▸ WHAT IS EXPECTED: Your task is to write out exactly the lines from the line containing "Alla hyresgäster identifierade" through the end of the records, inclusive at both ends.

▸ DATASET EXTRACT:
--- START ---

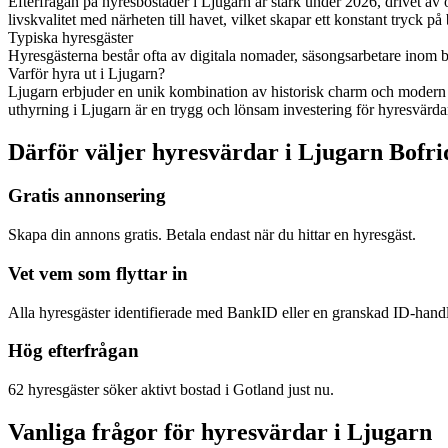
Efterfrågan på hyresbostäder i Ljugarn är stark under 2026, drivet av 
livskvalitet med närheten till havet, vilket skapar ett konstant tryck på
Typiska hyresgäster
Hyresgästerna består ofta av digitala nomader, säsongsarbetare inom b
Varför hyra ut i Ljugarn?
Ljugarn erbjuder en unik kombination av historisk charm och modern ser
uthyrning i Ljugarn är en trygg och lönsam investering för hyresvärda
Därför väljer hyresvärdar i Ljugarn Bofri
Gratis annonsering
Skapa din annons gratis. Betala endast när du hittar en hyresgäst.
Vet vem som flyttar in
Alla hyresgäster identifierade med BankID eller en granskad ID-hand
Hög efterfrågan
62 hyresgäster söker aktivt bostad i Gotland just nu.
Vanliga frågor för hyresvärdar i Ljugarn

--- END ---

▸ EXERCISE OUTPUT:
Alla hyresgäster identifierade med BankID eller en granskad ID-hand
Hög efterfrågan
62 hyresgäster söker aktivt bostad i Gotland just nu.
Vanliga frågor för hyresvärdar i Ljugarn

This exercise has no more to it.